━━ Source information ━━
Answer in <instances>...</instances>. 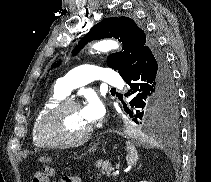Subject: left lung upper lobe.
<instances>
[{
    "label": "left lung upper lobe",
    "instance_id": "obj_1",
    "mask_svg": "<svg viewBox=\"0 0 211 182\" xmlns=\"http://www.w3.org/2000/svg\"><path fill=\"white\" fill-rule=\"evenodd\" d=\"M114 37L123 44V52L114 53L108 56L107 65L118 70L121 77H124L136 64L142 51L149 45L150 40L142 29H140L133 19L128 17L105 18L94 25L91 30L80 40L73 51L76 55L89 41ZM59 63H54L53 67ZM176 120L168 122L171 126Z\"/></svg>",
    "mask_w": 211,
    "mask_h": 182
}]
</instances>
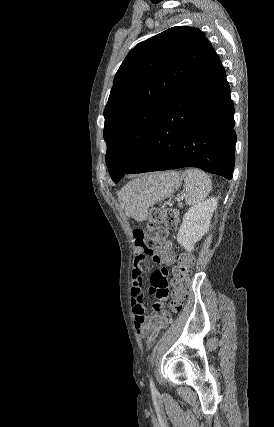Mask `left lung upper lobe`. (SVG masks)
<instances>
[{"mask_svg": "<svg viewBox=\"0 0 274 427\" xmlns=\"http://www.w3.org/2000/svg\"><path fill=\"white\" fill-rule=\"evenodd\" d=\"M211 50L205 33L175 26L128 53L104 110L111 178L126 172L141 155L163 112Z\"/></svg>", "mask_w": 274, "mask_h": 427, "instance_id": "left-lung-upper-lobe-1", "label": "left lung upper lobe"}]
</instances>
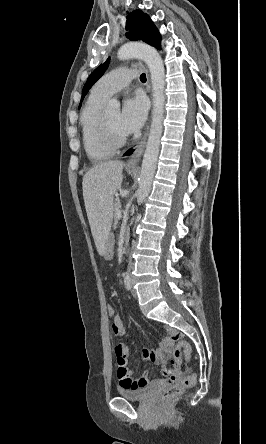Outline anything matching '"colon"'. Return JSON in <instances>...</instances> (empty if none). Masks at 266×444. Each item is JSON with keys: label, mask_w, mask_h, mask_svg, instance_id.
Wrapping results in <instances>:
<instances>
[{"label": "colon", "mask_w": 266, "mask_h": 444, "mask_svg": "<svg viewBox=\"0 0 266 444\" xmlns=\"http://www.w3.org/2000/svg\"><path fill=\"white\" fill-rule=\"evenodd\" d=\"M107 315L113 319L118 314L115 310L113 304L108 303L106 305ZM191 355V347L190 344L185 340H180L176 343L175 349L173 351V359L172 363L179 365L184 358L185 360H189ZM196 382V375L190 374L183 377L181 380L175 382L170 387H168L164 393L162 394V401H168L171 398L180 394L184 389L192 387Z\"/></svg>", "instance_id": "5ec220e1"}]
</instances>
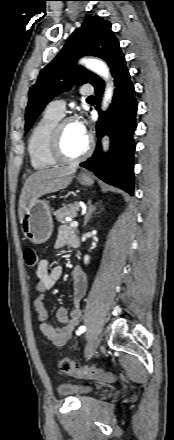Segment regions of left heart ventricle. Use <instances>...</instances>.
<instances>
[{"label":"left heart ventricle","mask_w":174,"mask_h":440,"mask_svg":"<svg viewBox=\"0 0 174 440\" xmlns=\"http://www.w3.org/2000/svg\"><path fill=\"white\" fill-rule=\"evenodd\" d=\"M88 137L81 135L74 122H68L63 127L62 147L68 157L80 155L87 146Z\"/></svg>","instance_id":"obj_1"}]
</instances>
━━━
Prompt => Without the pictures, retype exactly the lines from the one that holds "Segment regions of" to the last line of the data above, both of them included.

Task response =>
Segment regions of left heart ventricle. Use <instances>...</instances>.
<instances>
[{"label":"left heart ventricle","mask_w":174,"mask_h":440,"mask_svg":"<svg viewBox=\"0 0 174 440\" xmlns=\"http://www.w3.org/2000/svg\"><path fill=\"white\" fill-rule=\"evenodd\" d=\"M88 137L81 135L74 122H68L63 127L62 147L68 157L80 155L87 146Z\"/></svg>","instance_id":"obj_1"}]
</instances>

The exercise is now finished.